Sustainability Appraisal (SA) and Strategic Environmental Assessment (SEA)
In accordance with the Planning and Compulsory Purchase Act (2004) the emerging Anglesey and Gwynedd Joint Local Development Plan is required to be subject to a Sustainability Appraisal (SA). A Sustainability Appraisal seeks to ensure that LDP’s policies and proposals are consistent with the principles of sustainable development.
In addition to the requirement to undertake a SA of the LDP, under European Directive 2001/42/EC, LDPs should also be subject to a Strategic Environmental Assessment (SEA). SEA is a process to ensure that the significant environmental effects arising from plans and programmes are identified, assessed, mitigated and monitored.
The Welsh Government (WG) advises that for development plans, the requirements of the SEA Directive are best incorporated into the Sustainability Appraisal of a plan. The statutory requirements of both assessments can be satisfied through the single but integrated Sustainability Appraisal process.

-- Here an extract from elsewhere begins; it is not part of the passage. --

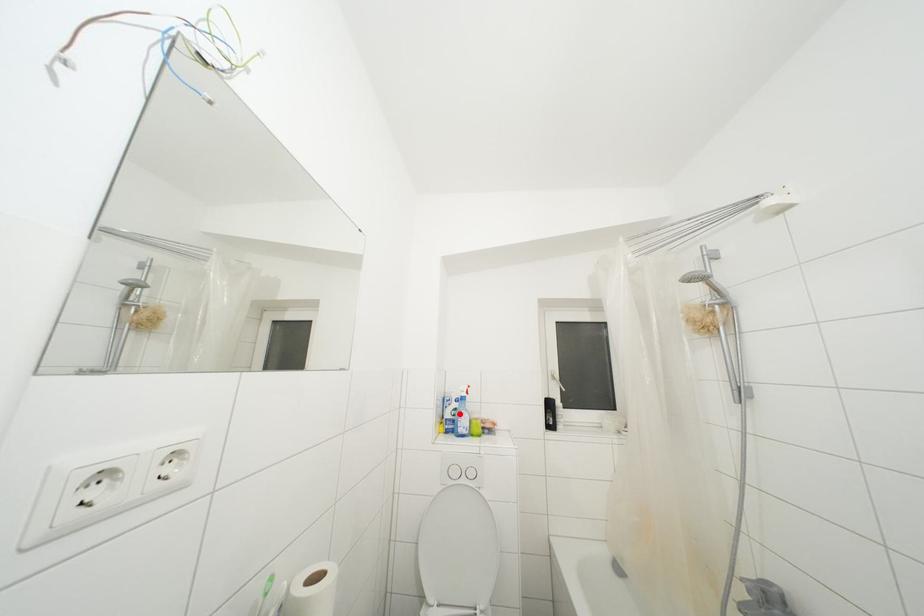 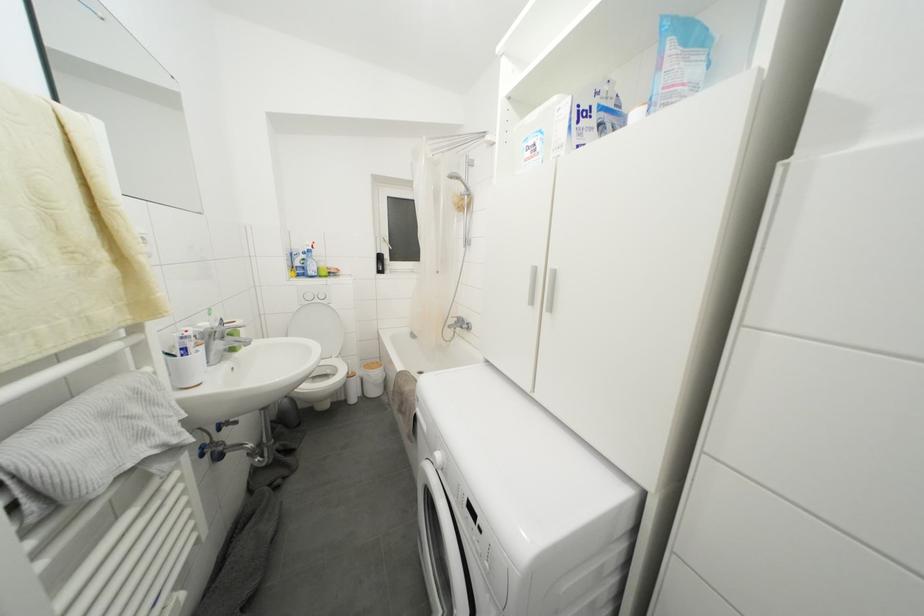 Locate, in the second image, the point that corresponds to the highlighted location in the first image.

The Scoping Report represented the first component of the Sustainability Appraisal. Anglesey County Council and Gwynedd Council consulted on the SA Scoping Report for a period of 7 weeks between 21/7/11 and 8/9/11.
Initial Sustainability Appraisal Report
The next stage in the process was to produce an Initial Sustainability Appraisal Report. This report explains how the appraisal has been undertaken and also how the process has assisted in the development of the JLDP’s Preferred Strategy including the vision, strategic objectives and strategic policies. The report records all the appraisal work undertaken to date. The Initial Sustainability Appraisal Report was available for consultation alongside the Preferred Strategy document. A non-technical summary of the document was also produced.
The Sustainability Appraisal of the Deposit Plan can be viewed here.
In accordance with the requirements of the SEA Directive and guidance for Sustainability Appraisal, the Councils are required to consult with the Statutory Consultation Bodies (CADW and Natural Resource Wales) as well as other stakeholders and the general public on the contents of the Initial Sustainability Appraisal Report.
Habitat Regulations Assessment (HRA)
Under Regulation 48 of the Conservation (Natural Habitats etc ) Regulations 1994, the Councils have a responsibility to consider the possible effects of the Plan on Natura 2000 and Ramsar sites. This process is called a Habitats Regulations Assessment (HRA).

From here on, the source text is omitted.